Pocos días después de las elecciones, con ocasión de la visita del entonces presidente electo al Palacio Nacional, Luis Abinader, escribí un artículo en esta columna aplaudiendo la madurez democrática que permitía a los dominicanos ceremonias de este tipo.
Algunas personas disintieron y me reprocharon que diera tanta importancia a un acto protocolar. Vista la actitud que ha tenido desde que perdió las elecciones el actual ocupante de la Casa Blanca, y el asalto al Capitolio que tuvo como consecuencia, considero que mi punto no sólo se sostiene, sino que ha sido confirmado.
Vivir en democracia sólo es posible cuando se es capaz de aceptar las derrotas con madurez y gestionar los desacuerdos con cierta altura.
El mal de origen de las sociedades que dejan derrumbarse sus democracias es la tendencia a querer excluir los puntos de vista contrarios del foro público. No hay que olvidar nunca que la democracia es saber perder y saber ganar, pero también y, quizás sobre todo, diálogo.
Obviamente, no todo entra en el diálogo democrático: las injurias, las incitaciones a la violencia y el discurso de odio no están protegidos por la libertad de expresión. Pero las opiniones opuestas sí, incluso cuando nos resultan molestas.
Por eso me preocupa la tendencia que noto en ciertos actores de la opinión pública de erigirse en jueces de quién puede hablar y quién no.

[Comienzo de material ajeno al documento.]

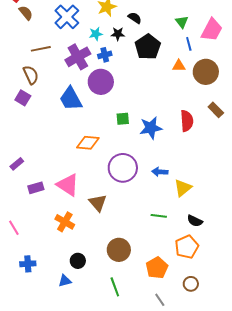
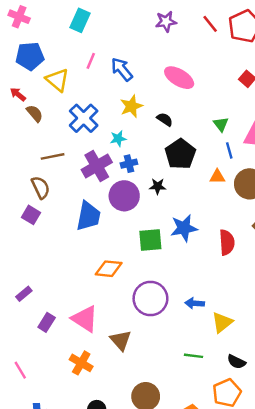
black star: (118, 34) -> (158, 186), moved
blue trapezoid: (71, 99) -> (88, 216), turned -140
green square: (123, 119) -> (150, 240), size x1.5
blue star: (151, 128) -> (184, 228), moved
purple rectangle: (36, 188) -> (47, 322), turned -42

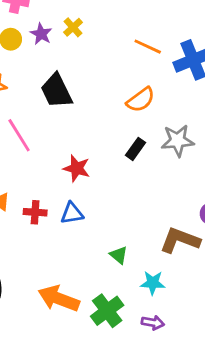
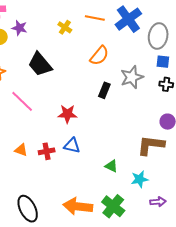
yellow cross: (73, 27) -> (65, 27), moved
blue triangle: (72, 213) -> (72, 146), turned 36
purple arrow: (153, 323) -> (158, 202), moved

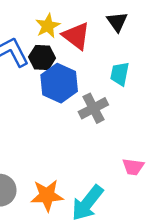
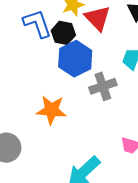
orange star: (47, 195) -> (51, 110), moved

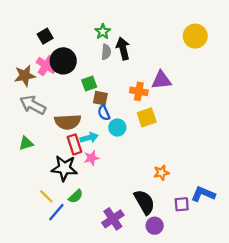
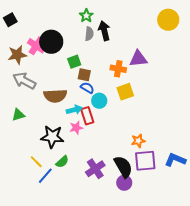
black square: (45, 36) -> (10, 20), moved
blue semicircle: (104, 113) -> (87, 88), turned 144
red rectangle: (74, 144) -> (87, 116), moved
purple square: (182, 204) -> (145, 161), moved, size x1.6
purple cross: (113, 219) -> (95, 169), moved
purple circle: (155, 226) -> (124, 183), moved

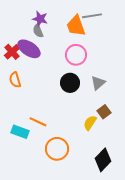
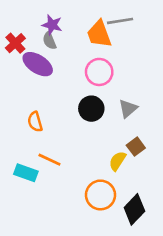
red cross: (12, 52) -> (15, 43), moved
orange semicircle: (15, 80) -> (35, 122), moved
orange circle: (57, 149) -> (100, 195), moved

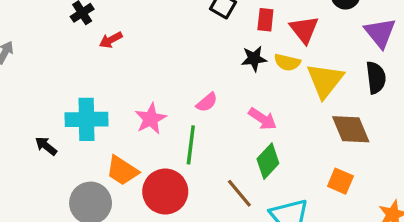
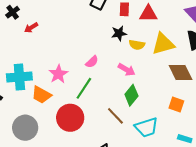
red triangle: (304, 30) -> (148, 14), turned -48
yellow semicircle: (287, 62) -> (137, 45), moved
yellow triangle: (325, 80) -> (163, 44), turned 40
green line: (191, 145) -> (84, 88), turned 30
orange trapezoid: (122, 171) -> (41, 95), moved

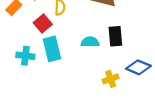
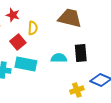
cyan rectangle: (52, 49) -> (26, 64), turned -65

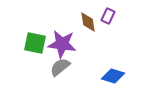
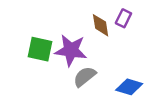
gray semicircle: (60, 67) -> (85, 77), moved

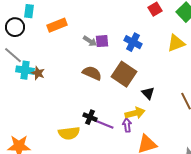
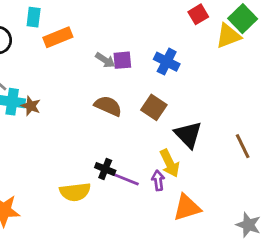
cyan rectangle: (29, 11) -> (34, 17), moved
yellow triangle: (176, 43) -> (228, 36), moved
brown square: (124, 74) -> (154, 107), size x0.7
black triangle: (148, 93) -> (188, 135), size x1.5
yellow arrow: (135, 113) -> (170, 163), turned 78

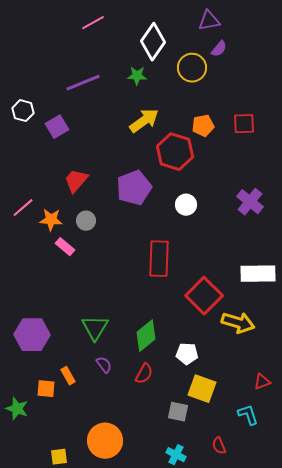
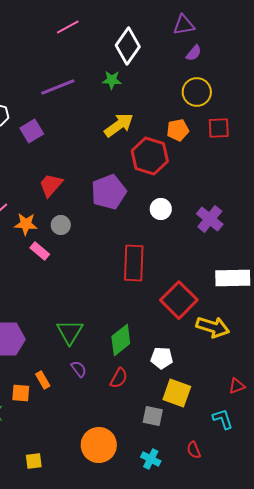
yellow circle: (192, 68) -> (197, 92), moved
purple cross: (250, 202) -> (210, 219), moved
orange circle: (105, 441) -> (99, 445), moved

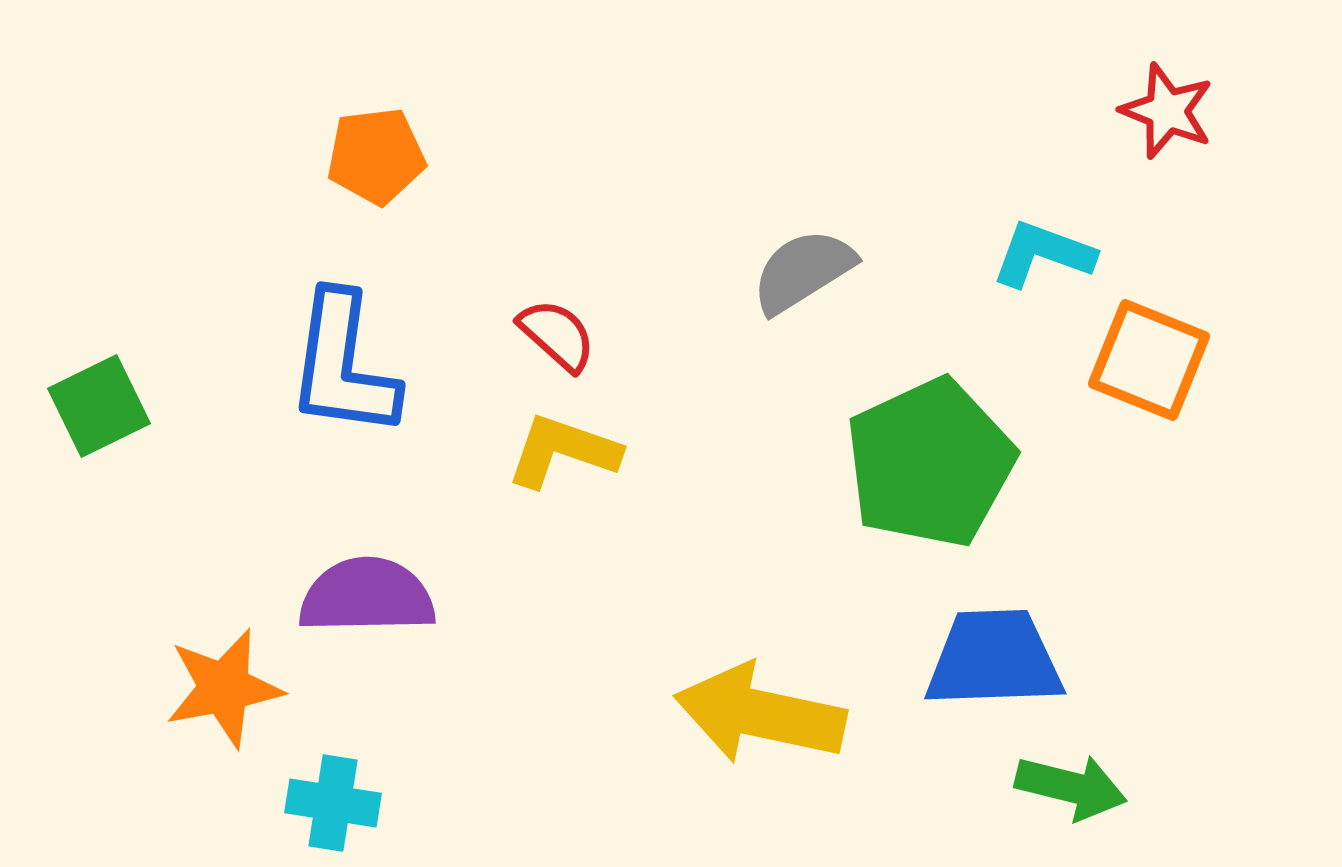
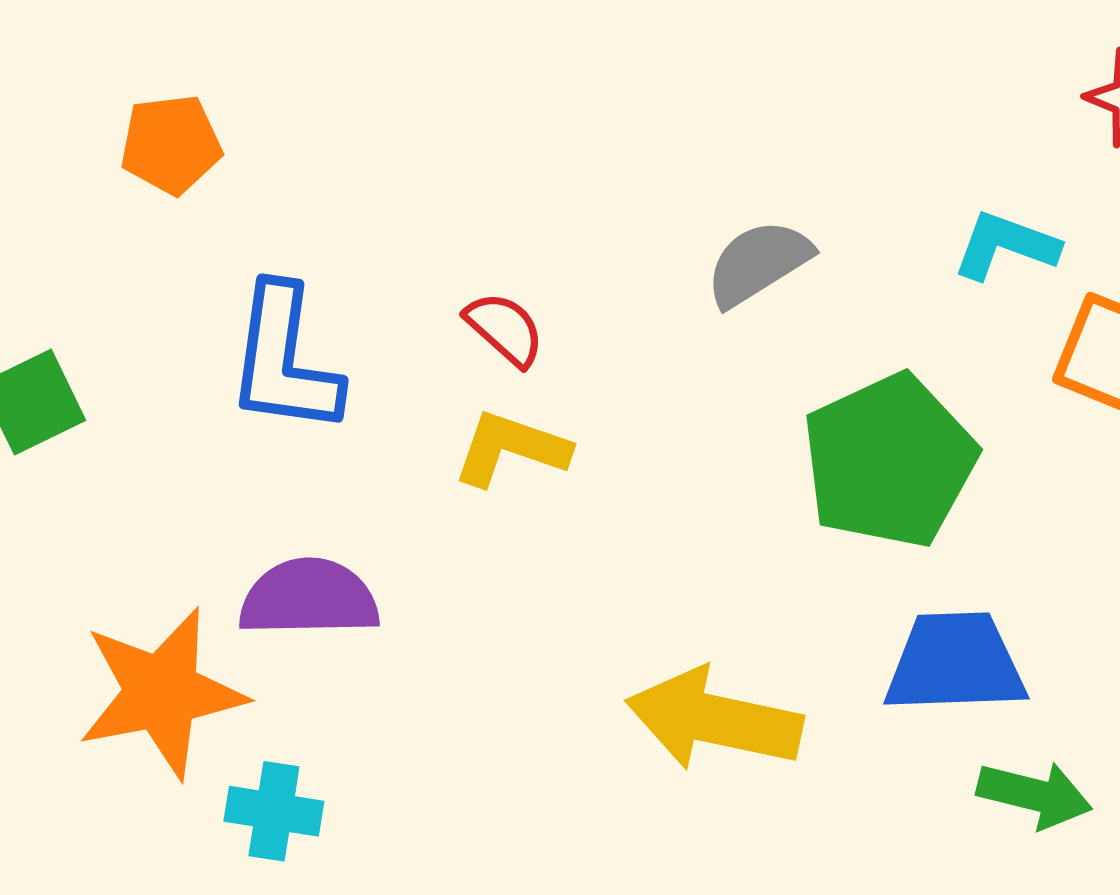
orange pentagon: (376, 156) -> (171, 144), moved
orange star: (224, 688) -> (162, 693), size x1.4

La participación democrática no se agota en el ejercicio del sufragio, la discusión pública sobre temas de interés social es fundamental para una democracia sana.
Los ciudadanos tienen el derecho de expresar sus opiniones positivas y negativas sobre la cosa pública, independientemente de cuáles opciones políticas hayan apoyado en el certamen electoral. Pretender separar en castas a la sociedad afirmando que quien apoyó a uno u otro candidato debe guardar silencio es esencialmente antidemocrático.
En el debate público se es libre de señalar a los demás las incoherencias que uno percibe en sus posiciones, pero no callarlos.
Cuando ese chantaje se impone como norma social atomiza el debate, dejando a todos hablando sólo con quienes le reconocen el derecho a hacerlo.
Es decir, en la mayoría de las ocasiones el diálogo termina siendo endogámico.
Esto fomenta que cada grupo cree y se crea una realidad distinta, propia, adaptada a sus humores. Así no es posible que el debate público cumpla con los requisitos mínimos necesarios para servir de herramienta que corrija errores. No se aprende nada tampoco.